As we were approaching October 2006, I thought the Bush people and Republicans were toast, but then I realized the three-fold nature of the October surprise they were planning. One aspect was legislative--to pass laws allowing strict interrogation of suspected terrorists and to limit access to courts for these people by curtailing the writ of habeas corpus. Then, the Republicans would present themselves as tough on terrorism and paint the Democrats as wimps. Second, the Republicans would arrange with a sympathetic Saudi prince to increase the daily output of oil so that gas prices, which have been high in the US of late, would fall just before election time. Third, as a result of the gas dip, the stock market would rise, possibly to all-time highs.

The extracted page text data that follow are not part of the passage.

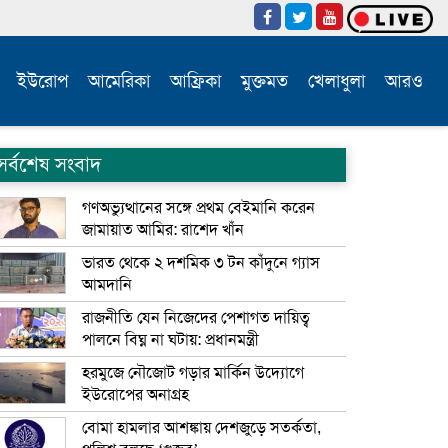
ইউরোপ
আমেরিকা
আফ্রিকা
মুক্তমত
খেলাধুলা
আরও
সর্বশেষ সংবাদ
গণঅভ্যুত্থানের সঙ্গে প্রথম বেইমানি করেন
জামায়াত আমির: রাশেদ খাঁন
ভারত থেকে ২ দশমিক ৩ টন কাঁদুনে গ্যাস
আমদানি
রাজনীতি যেন নিজেদের পেশাগত দায়িত্ব
পালনে বিঘ্ন না ঘটায়: প্রধানমন্ত্রী
হরমুজে নৌজোট গড়ার মার্কিন উদ্যোগে
ইউরোপের অনাগ্রহ
বোমা হামলার আশঙ্কায় দেশজুড়ে সতর্কতা,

Well, the Republicans pulled off their plans without a hitch. A "tough" new series of laws started to deflect attention away from how miserably the War in Iraq was going. And, the economic news was quite good--better even than expected. Gas prices have even fallen in my town to less than $2.50 per gallon for regular unleaded. It seemed as if Karl Rove or the other Bush strategists had, once again, pulled a political miracle. You had to hand it to them; the strategists have made the most out of very little since the Israelites survived on manna in the Wilderness.
The Real October Surprise
But then, just as everyone least expected it, the real October surprise may have just exploded--and exploded right in the Republicans' faces. It really is a one-two punch or, better said, a "one-two-three" punch which might indeed bring the Republicans down a notch next month. First there was the Clinton interview on Fox TV, which began to put the heat on the Bush Administration for their having ignored terrorist warnings in July, as well as August, 2001. Then, when this was dying down a bit, Bob Woodward came out with his latest book which indicts the White House for the same issue. Woodward also argues that the Administration has been in a "state of denial" about the level of continuing violence in Iraq and has hidden the truth about it from the American people.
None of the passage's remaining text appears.